It hits the right notes and sweeps up the gameplay on screen. If it means developers can put money in other aspects of a game, or less deep-pocketed developers can work on a more ambitious game easier, well… wouldn’t you?
The righteous people want more people to get paid, but want the game price stays at the same 60$ and digital at 35$ forever. Voice actors are no longer cheap.
@Bartig That is not how the capitalism works my pure hearted friend.
@mrbone Maybe C-suit and shareholders should be paid a bit less? Game price will not stay the same regardless.(edit:typo)
@Golem25 one of the only levelheaded comments on here 🫡
@Pranwell lol I hadn't made that connection yet.
They're all shouting in the wind aren't they.
@Jett it's going to be f2p no worries 😂
Yikes, this is NOT a good sign. This is what people feared about the use of AI.
@Cherip-the-Ripper Not level headed but corpo headed. Without proper legislation for AI regulation we will be sacrificed on a altar of "free market".
I work in a creative field that is serious under threat from AI. I hope everybody boycotts this game. I have zero sympathy for any backlash the game gets as a result of their dystopian cost-cutting methods.
@Badger_Badgerski Well it is how the business work. It is easy to say when they are successful and making money. But there are also many companies which went out of business and bleeding money. I guess in a way it is similar to betting. Companies got most of the money as they are the one who risk and invest loads of money. They are the one who lost money if it didn’t do very well. They are not charity.
I am generally talking about all things- people who would like to get writer/ actors paid more should also expect that cost will be eventually spread to themselves.
Of note, the game price was cheaper compared to 90s, if you count the inflation. I don’t mean I want to pay more as the salary also mostly stay the same (for most professions at least in the UK). But everything else price has gone up.
For small devs this could be the make or break point. Especially since Voice acting is considered standard/basic. The devs provided the other sounds almost like oldschool devs in the late 90’s early ‘00’s did for games. So to me it seems like they couldn’t afford voice acting. If it means more devs can see their games see the light of day…well I am not mad. Also this could mean that games made by devs that can’t afford localization can use AI to both translate and voice their games. Lots of great potential here. I would like to see this explored further.
@Badger_Badgerski Please don't be hysterical. Humanity has gone through countless waves of great leaps of technology/innovation, and society has always adapted and used the platforms offered by new inventions to propel itself forward. Back in the stone age, I'm pretty sure Grog told Grug that fire very scary and wheel not blocky enough, but their descendent Greg in 2023 will be happy to have central heating and a car to drive to work.
If AI pans out, it will transform the personal and working lives of millions, sprout auxiliary industries (it already has - see the data entry factories in Africa), and antiquate a good few types of jobs. It already has been a force of good, when you think of cognitive abilities like text-to-speech models that help the blind, not to mention all the students and working professionals that have been aided by natural language processing models. This is only going to snowball with the advent of things like Microsoft Co-Pilot being embedded into Outlook, Teams, Dynamics, etc. I build chatbots for fun, and they massively benefit from light AI features like automatic entity recognition, making life easier for developers and users.

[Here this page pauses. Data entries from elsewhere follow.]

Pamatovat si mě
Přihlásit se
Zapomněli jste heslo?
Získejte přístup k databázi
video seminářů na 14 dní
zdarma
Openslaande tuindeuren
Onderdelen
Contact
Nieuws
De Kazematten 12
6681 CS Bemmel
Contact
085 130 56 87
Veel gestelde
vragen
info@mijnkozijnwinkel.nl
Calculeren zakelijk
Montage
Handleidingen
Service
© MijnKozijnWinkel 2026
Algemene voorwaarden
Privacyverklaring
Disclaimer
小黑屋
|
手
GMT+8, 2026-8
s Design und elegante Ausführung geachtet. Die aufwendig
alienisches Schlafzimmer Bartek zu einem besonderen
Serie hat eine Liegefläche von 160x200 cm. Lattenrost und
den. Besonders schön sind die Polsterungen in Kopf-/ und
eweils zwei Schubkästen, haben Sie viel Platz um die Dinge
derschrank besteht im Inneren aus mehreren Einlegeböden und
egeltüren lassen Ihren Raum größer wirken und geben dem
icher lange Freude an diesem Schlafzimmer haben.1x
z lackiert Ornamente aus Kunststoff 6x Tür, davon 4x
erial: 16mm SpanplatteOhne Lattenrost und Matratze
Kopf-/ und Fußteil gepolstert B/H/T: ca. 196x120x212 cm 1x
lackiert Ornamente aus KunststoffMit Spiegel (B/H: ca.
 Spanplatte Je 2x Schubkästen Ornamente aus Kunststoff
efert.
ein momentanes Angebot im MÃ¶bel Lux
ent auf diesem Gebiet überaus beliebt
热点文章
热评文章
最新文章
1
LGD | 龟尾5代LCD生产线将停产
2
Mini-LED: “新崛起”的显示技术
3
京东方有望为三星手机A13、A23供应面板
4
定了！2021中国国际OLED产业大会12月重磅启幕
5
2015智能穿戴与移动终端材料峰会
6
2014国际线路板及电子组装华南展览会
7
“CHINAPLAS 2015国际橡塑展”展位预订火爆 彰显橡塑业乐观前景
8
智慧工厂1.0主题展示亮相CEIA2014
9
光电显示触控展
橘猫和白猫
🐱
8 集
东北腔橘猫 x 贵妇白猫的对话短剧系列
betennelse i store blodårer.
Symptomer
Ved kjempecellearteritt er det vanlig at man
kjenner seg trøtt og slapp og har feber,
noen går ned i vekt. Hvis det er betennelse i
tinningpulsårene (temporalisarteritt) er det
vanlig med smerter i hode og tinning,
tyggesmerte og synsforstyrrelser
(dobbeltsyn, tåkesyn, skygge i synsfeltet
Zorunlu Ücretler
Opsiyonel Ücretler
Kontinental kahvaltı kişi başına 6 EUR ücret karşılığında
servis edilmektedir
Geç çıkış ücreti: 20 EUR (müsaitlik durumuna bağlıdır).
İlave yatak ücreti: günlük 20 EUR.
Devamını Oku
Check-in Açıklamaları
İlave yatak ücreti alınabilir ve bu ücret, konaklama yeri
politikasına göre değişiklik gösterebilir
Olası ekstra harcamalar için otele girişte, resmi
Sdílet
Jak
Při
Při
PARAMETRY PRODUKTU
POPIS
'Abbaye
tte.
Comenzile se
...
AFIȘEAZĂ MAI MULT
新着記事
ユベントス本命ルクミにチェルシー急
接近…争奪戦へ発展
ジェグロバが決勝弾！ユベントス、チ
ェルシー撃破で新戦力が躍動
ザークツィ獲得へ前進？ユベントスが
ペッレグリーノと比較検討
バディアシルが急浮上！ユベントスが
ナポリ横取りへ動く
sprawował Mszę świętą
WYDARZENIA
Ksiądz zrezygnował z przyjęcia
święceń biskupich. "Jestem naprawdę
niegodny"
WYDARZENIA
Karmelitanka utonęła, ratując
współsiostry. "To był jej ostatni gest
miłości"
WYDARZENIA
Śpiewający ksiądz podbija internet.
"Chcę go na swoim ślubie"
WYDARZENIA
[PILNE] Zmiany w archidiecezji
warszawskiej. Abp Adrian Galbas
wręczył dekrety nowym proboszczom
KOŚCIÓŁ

Conversely, if AI doesn't pan out, and we hit a ceiling with the various types of articifical intelligence (I do wonder whether we will ever be able to massively improve upon self-driving cars), then we'll look back on these years as being a weird mix of the Y2K scare and the Beany Babies rush where everyone was throwing money at something that didn't quite turn the dividends expected.
Just don't expect too much regulation. As strongly as you hope your government limits AI development, it will be nowhere near how badly foreign countries hope for the same thing. If you're truly fearful, then spend some time exploring how you might make use of AI in your own job, or how you may pivot your career to ride what you are suspecting will be an immensely powerful and successful industry.
@mrbone I do not agree with your neolib sentiment and risk/reward approach. Regular workes are also not a charity and they bleed money even more than people who "take the risk and invest". I do not want to spend £+80 for new game and so I do not do it. I wait until it gets cheaper.
@Badger_Badgerski No standard game sold above 70. Fine with your limit. Also, try to understand when the producers try to keep the cost down with available means, especially in a small game like above where they only talk a few lines.
@Golem25 I am not being histerical. All the examples that you had given are an actual progress that was uplifting for a regular Grog. I do not dispute that AI will and already has its uses that are very beneficial. What I dispute is its use it curbing the human artistic expression for the sake of corporate profit.We already see that in music industry. Art is a human construct and AI should not replace it. I do not have a lot of hope for regulation. Corpo lobbists will make sure that 0.1% gets most of the fruits from the AI and regula voice actor, singer or painter will get nada.
@mrbone The most I have spend on a single game in last 5yr was £30.My actuall limit is way below £50. It sounds almost like " but please think about the shareholders"...nah man. It does not stop on small dev companies and we both know it. If they have few lines to record I do not see the issue.
The ethics of AI is a wide, open topic of discussion and you'd be hard pressed to find anyone who would rather have AI voiceovers than actual voice actors. As well as being a minefield of ethics the quality is a noticeable drop and I can see why there is a negative reception to this. Saying that, the beta is fun if flawed. The gameplay loop, movement, parkour, art style and destructive arenas are all great I feel. The shooting, lack of noticeable aim assist, matchmaking issues and little appeal to solo players aren't as great however if these were fixed for full release I wouldn't not download it because of the use of AI. The designers words could be read as dismissive, even abrupt, but at least he's honestly answered the question asked to him.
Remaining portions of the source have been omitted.